At the end of a week Bony had not seen this man’s tracks on Main Street, and now thought it probable that he lived at Dryblowers Flat or at one of the cattle stations on the road to Laverton. He did refresh his memory by studying the imprints made by Constable Harmon’s set of plaster casts, much to the satisfaction of the policeman. He found on the sidewalks foot-tracks much like them, and those of Tony Carr came very close.
He was completely confident that one day he would see the tracks he sought, and find the man who made them. Success is an edifice built on Patience.
He called on Sister Jenks one morning at the close of her surgery hour, and for excuse suggested a bottle of coloured water for a slight tummy ailment.
“H’m! Tummy pains, Bony. Well now, a nice draught of salts is an excellent remedy,” she said brightly, and he had to explain that the ‘medicine’ was intended as eyewash for the curious.
“So that’s it, Bony. All you’ve come for is a gossip about the neighbours. Well, which one is it this time? Seriously, though, are you growing any warmer?”
“I could be sitting on an iceberg. Nothing pairs, nothi
ng matches, nothing falls down and nothing builds up. There is a seemingly weak point I want to test. I keep returning, because there is nothing else to return to, to the poor reports on tracks which expert trackers could be expected to have made much more extensive. I’ve been thinking, as indeed have others, that our murderer chose to commit his killings when the tribe was away from Daybreak, hoping that the delay by having to bring in outside trackers would frustrate the police. There is a possible other reason he had for choosing his timing. Shall we discuss the MacBrides and their aborigine domestic?”
“Anything you like, Bony. You’re anxious because there might be another murder, aren’t you?”
“Were it not for that possibility, I could regard myself as being on holiday. Yes, I am anxious. Because I haven’t forced action, I haven’t yet met the MacBrides. Be my magnifying-glass. The parson ... could he have had an affair with the dead girl?
“Of course not, Bony. What an idea!”
“It has been known to happen,” murmured Bony, evincing slight embarrassment. “I understand that the girl worked for the MacBrides for periods of weeks, and for similar periods lived with her people. Correct?”

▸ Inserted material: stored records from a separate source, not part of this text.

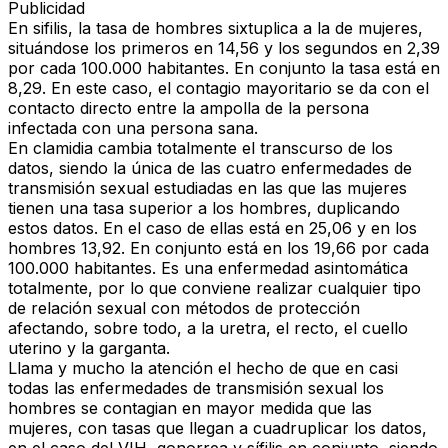
Publicidad
En
sifilis
,
la tasa de hombres sixtuplica a la de mujeres,
situándose los primeros en 14,56 y los segundos en 2,39
por cada 100.000 habitantes. En conjunto la tasa está en
8,29. En este caso, el contagio mayoritario se da con el
contacto directo entre la ampolla de la persona
infectada con una persona sana
.
En
clamidia
cambia totalmente el transcurso de los
datos, siendo la única de las cuatro enfermedades de
transmisión sexual estudiadas en las que
las mujeres
tienen una tasa superior a los hombres, duplicando
estos datos
. En el caso de ellas está en 25,06 y en los
hombres 13,92. En conjunto está en los 19,66 por cada
100.000 habitantes. Es una enfermedad asintomática
totalmente, por lo que conviene realizar cualquier tipo
de relación sexual con métodos de protección
afectando, sobre todo, a la uretra, el recto, el cuello
uterino y la garganta.
Llama y mucho la atención el hecho de que en
casi
todas las enfermedades de transmisión sexual los
hombres se contagian en mayor medida que las
mujeres
, con tasas que llegan a cuadruplicar los datos,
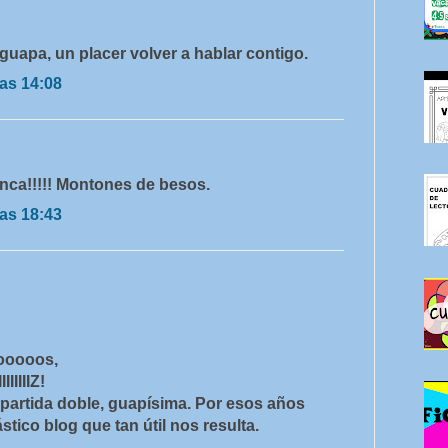
guapa, un placer volver a hablar contigo.
as 14:08
nca!!!!! Montones de besos.
as 18:43
ooooos,
IIIIZ!
 partida doble, guapísima. Por esos años
tico blog que tan útil nos resulta.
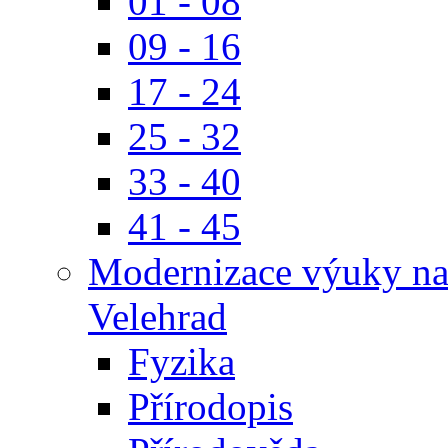
01 - 08
09 - 16
17 - 24
25 - 32
33 - 40
41 - 45
Modernizace výuky na 
Velehrad
Fyzika
Přírodopis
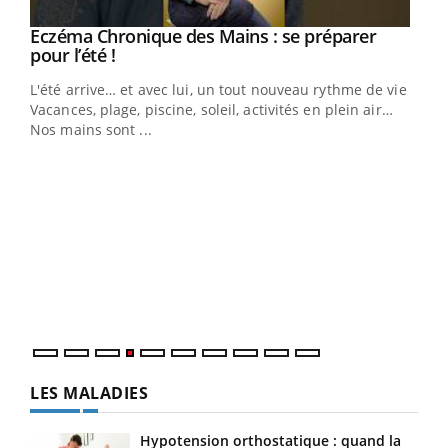
Eczéma Chronique des Mains : se préparer
Youtube
Youtube
pour l’été !
L'été arrive… et avec lui, un tout nouveau rythme de vie !
Vacances, plage, piscine, soleil, activités en plein air…
Nos mains sont ...
Dia
You
Le 
pers
ques
LES MALADIES
Hypotension orthostatique : quand la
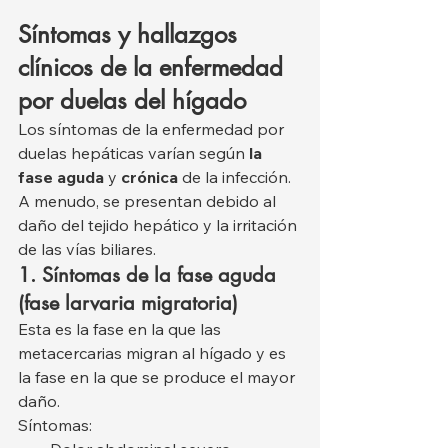
Síntomas y hallazgos 
clínicos de la enfermedad 
por duelas del hígado
Los síntomas de la enfermedad por 
duelas hepáticas varían según 
la 
fase aguda
 y 
crónica
 de la infección. 
A menudo, se presentan debido al 
daño del tejido hepático y la irritación 
de las vías biliares.
1. Síntomas de la fase aguda 
(fase larvaria migratoria)
Esta es la fase en la que las 
metacercarias migran al hígado y es 
la fase en la que se produce el mayor 
daño.
Síntomas:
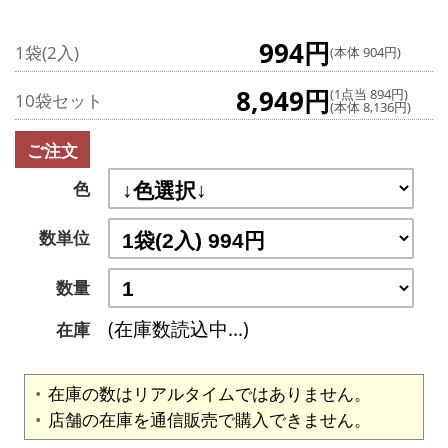
994円
1袋(2入)
(本体 904円)
8,949円
(1点当 894円)
10袋セット
(本体 8,136円)
ご注文
色
数単位
数量
(在庫数読込中...)
在庫
在庫の数はリアルタイムではありません。
店舗の在庫を通信販売で購入できません。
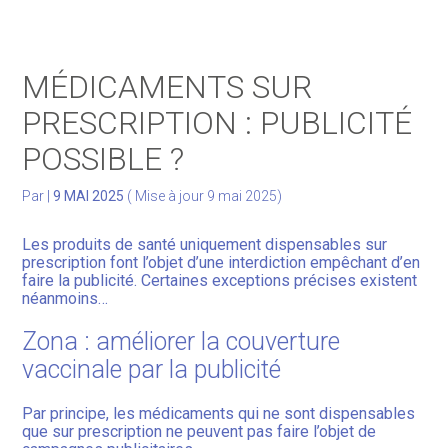
Gérer votre quotidien
MÉDICAMENTS SUR
Développer votre activité
PRESCRIPTION : PUBLICITÉ
POSSIBLE ?
Gérer votre patrimoine
Par
|
9 MAI 2025
( Mise à jour 9 mai 2025)
Facturation Électronique
Les produits de santé uniquement dispensables sur
prescription font l’objet d’une interdiction empêchant d’en
faire la publicité. Certaines exceptions précises existent
néanmoins…
Zona : améliorer la couverture
vaccinale par la publicité
Par principe, les médicaments qui ne sont dispensables
que sur prescription ne peuvent pas faire l’objet de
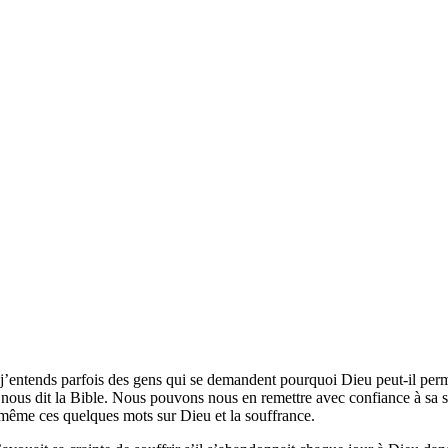
ntends parfois des gens qui se demandent pourquoi Dieu peut-il permet
t, nous dit la Bible. Nous pouvons nous en remettre avec confiance à sa 
d même ces quelques mots sur Dieu et la souffrance.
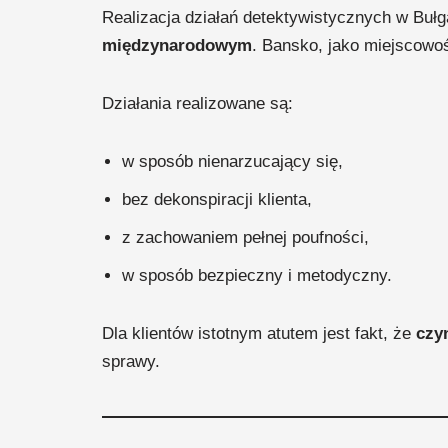
Realizacja działań detektywistycznych w Buł
międzynarodowym
. Bansko, jako miejscowoś
Działania realizowane są:
w sposób nienarzucający się,
bez dekonspiracji klienta,
z zachowaniem pełnej poufności,
w sposób bezpieczny i metodyczny.
Dla klientów istotnym atutem jest fakt, że
czy
sprawy.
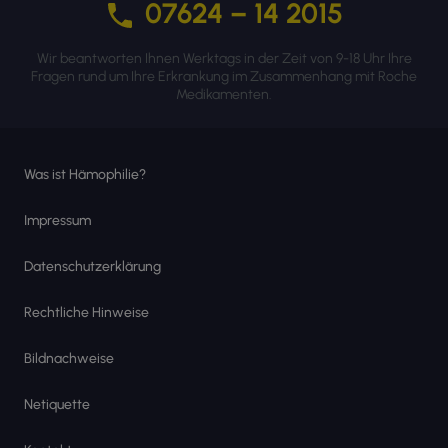
07624 – 14 2015
Wir beantworten Ihnen Werktags in der Zeit von 9-18 Uhr Ihre
Fragen rund um Ihre Erkrankung im Zusammenhang mit Roche
Medikamenten.
Was ist Hämophilie?
Impressum
Datenschutzerklärung
Rechtliche Hinweise
Bildnachweise
Netiquette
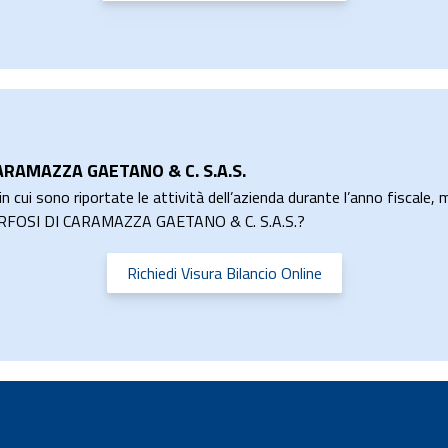
ARAMAZZA GAETANO & C. S.A.S.
n cui sono riportate le attività dell’azienda durante l’anno fiscale, m
AMORFOSI DI CARAMAZZA GAETANO & C. S.A.S.?
Richiedi Visura Bilancio Online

“Yes.” Sister Jenks puckered her forehead in protest. “But I don’t think the MacBrides could be called her employers in the real sense. Mrs MacBride provided Mary with good clothes, and when she went anywhere in the car, she took Mary with her.”
“Well then, did Mary have any boy friends ... black or white?”
“I don’t think so. She had girl friends. I’ve seen her with some of the girls from Dryblowers Flat ... white girls ... the two Elder girls, as well as others.”
“The Elder girls, what are they morally, do you think?”
Sister Jenks laughed impishly.
“You know, Bony, I do believe you don’t like asking about girls’ morals, or even a parson’s morals. Don’t mind me. I’ve never heard anything against the morals of the Elder girls, and I would have, had either given cause for gossip. They’re as wild as brumbies. The other girls down there are, too. They go hunting with the aborigine girls, and I know that Mary used sometimes to be of the party.”